Ты верно заметил, что каждый раз после рейса в вагоне их остается немало. Проводникам приходится их убирать. Что делать с этими бутылками? Выбрасывать, засорять пристанционную территорию, бить? Собираем, сдаем. Ничего унизительного тут не вижу.
— Это зависит от человека, Алибала.
— Я не считаю себя ниже кого-нибудь. И вовсе не раскаиваюсь, что работаю проводником. Не всем быть учеными, начальниками. Нужны люди и в сфере обслуживания. И я один из них. Если каменщик служит людям тем, что строит для них дома, портной — тем, что шьет им одежду, то проводник — тем, что заботится об их удобствах в дороге.

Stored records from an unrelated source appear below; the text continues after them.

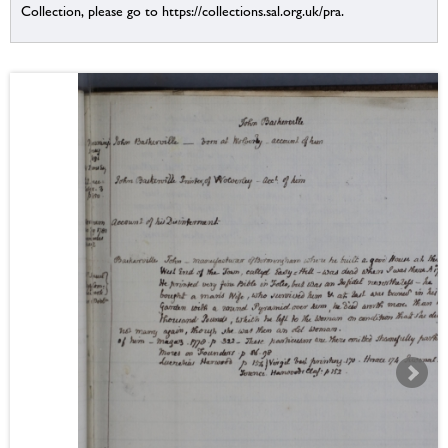
Collection, please go to https://collections.sal.org.uk/pra.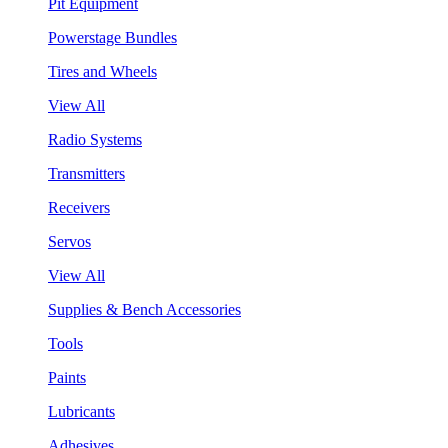
Pit Equipment
Powerstage Bundles
Tires and Wheels
View All
Radio Systems
Transmitters
Receivers
Servos
View All
Supplies & Bench Accessories
Tools
Paints
Lubricants
Adhesives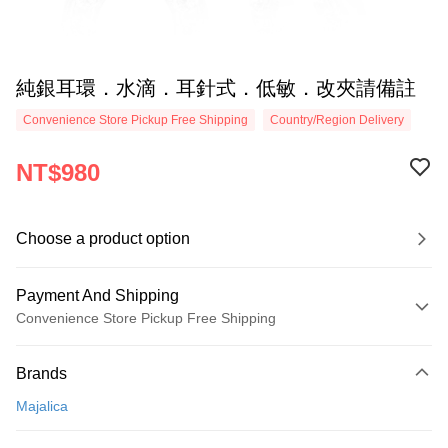
純銀耳環．水滴．耳針式．低敏．改夾請備註
Convenience Store Pickup Free Shipping
Country/Region Delivery
NT$980
Choose a product option
Payment And Shipping
Convenience Store Pickup Free Shipping
Payment Method
Brands
Credit Card (Full Payment)
Majalica
Credit Card Installments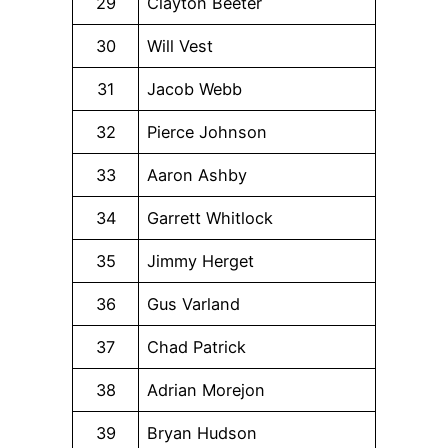
29
Clayton Beeter
30
Will Vest
31
Jacob Webb
32
Pierce Johnson
33
Aaron Ashby
34
Garrett Whitlock
35
Jimmy Herget
36
Gus Varland
37
Chad Patrick
38
Adrian Morejon
39
Bryan Hudson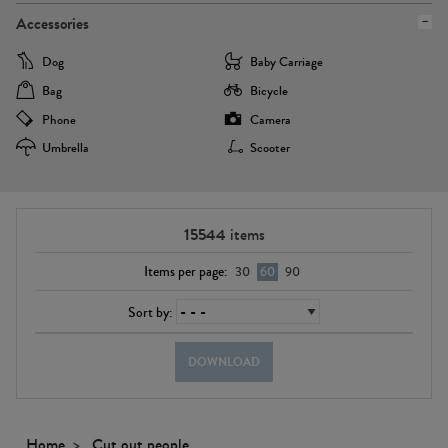
Accessories
Dog
Baby Carriage
Bag
Bicycle
Phone
Camera
Umbrella
Scooter
15544
items
Items per page:
30
60
90
Sort by:
DOWNLOAD
Home
Cut out people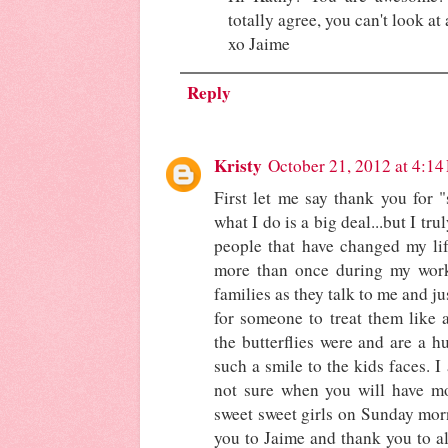
totally agree, you can't look at
xo Jaime
Reply
Kristy
October 21, 2012 at 4:1
First let me say thank you for "
what I do is a big deal...but I tr
people that have changed my lif
more than once during my wor
families as they talk to me and ju
for someone to treat them like 
the butterflies were and are a h
such a smile to the kids faces. I
not sure when you will have mo
sweet sweet girls on Sunday mor
you to Jaime and thank you to al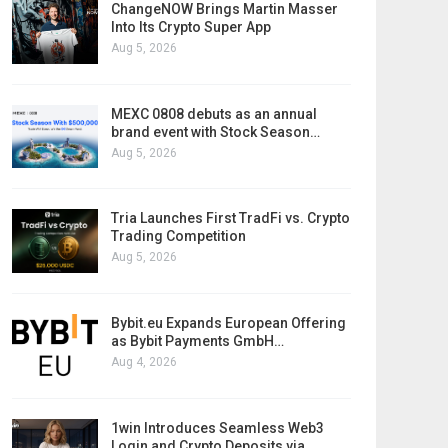
ChangeNOW Brings Martin Masser
Into Its Crypto Super App
Aug 5, 2026
MEXC 0808 debuts as an annual
brand event with Stock Season…
Aug 5, 2026
Tria Launches First TradFi vs. Crypto
Trading Competition
Aug 5, 2026
Bybit.eu Expands European Offering
as Bybit Payments GmbH…
Aug 4, 2026
1win Introduces Seamless Web3
Login and Crypto Deposits via…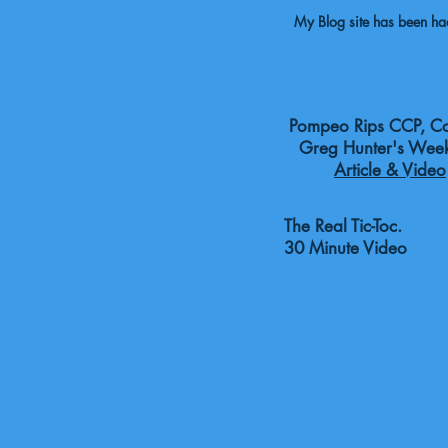
My Blog site has been hack
Pompeo Rips CCP, Cov
Greg Hunter's Week
Article & Video
The Real Tic-Toc. B
30 Minute Video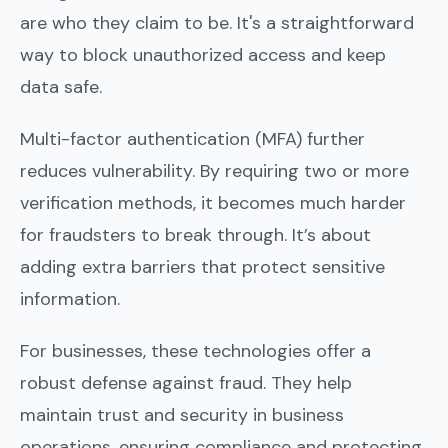
are who they claim to be. It's a straightforward
way to block unauthorized access and keep
data safe.
Multi-factor authentication (MFA) further
reduces vulnerability. By requiring two or more
verification methods, it becomes much harder
for fraudsters to break through. It’s about
adding extra barriers that protect sensitive
information.
For businesses, these technologies offer a
robust defense against fraud. They help
maintain trust and security in business
operations, ensuring compliance and protecting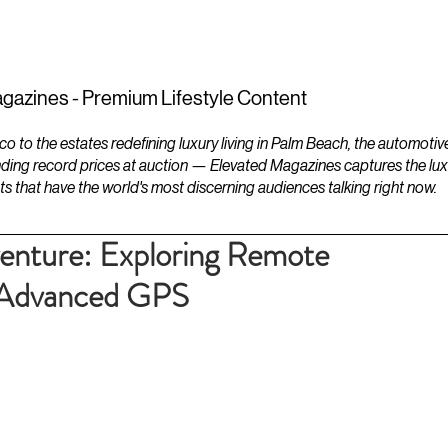
ESTATES
LIFESTYLES
YACHTS
gazines - Premium Lifestyle Content
to the estates redefining luxury living in Palm Beach, the automotiv
ding record prices at auction — Elevated Magazines captures the luxur
ts that have the world's most discerning audiences talking right now.
enture: Exploring Remote
h Advanced GPS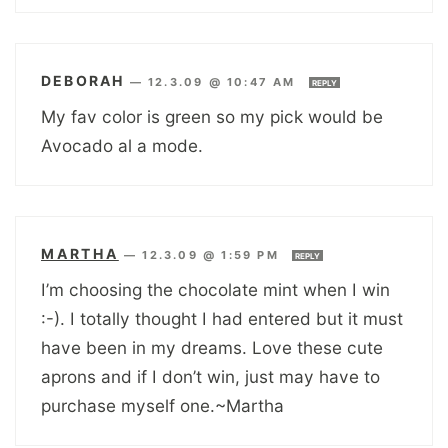
DEBORAH
—
12.3.09 @ 10:47 AM
REPLY
My fav color is green so my pick would be
Avocado al a mode.
MARTHA
—
12.3.09 @ 1:59 PM
REPLY
I’m choosing the chocolate mint when I win
:-). I totally thought I had entered but it must
have been in my dreams. Love these cute
aprons and if I don’t win, just may have to
purchase myself one.~Martha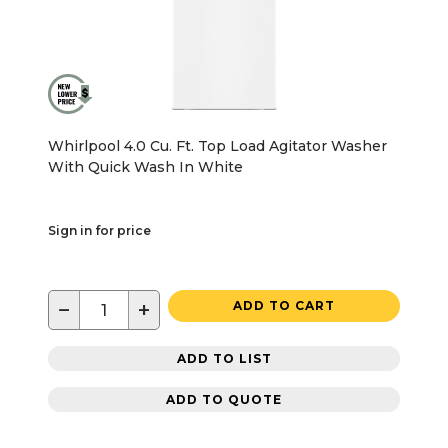
Whirlpool 4.0 Cu. Ft. Top Load Agitator Washer
With Quick Wash In White
Sign in for price
−
+
ADD TO CART
ADD TO LIST
ADD TO QUOTE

Дадаш снова встал и зашагал по комнате.
В груди у Алибалы жгло, словно он съел целую тарелку маринованных баклажанов.
Он наполнил фужер минеральной водой и выпил ее.
— Ты презираешь мою работу, Дадаш, высмеиваешь меня, а я презираю твой бизнес. Меня на мою работу поставило государство. А кто тебя просил стать между магазином и покупателем? Или ты продаешь свое? Люди не могут найти необходимого, а такие, как ты, через нечестных людей заранее узнают, где что будет продаваться, и тучей, как коршуны на падаль, набрасываются на товар, закупают все, до нитки, берут товар со складов и баз, а потом по цене, которую им вздумается назначить, реализуют. И еще хотят ходить, высоко задрав голову. Спекулянт, ты меня извини, — это вор, рука которого постоянно шарит в народном кармане…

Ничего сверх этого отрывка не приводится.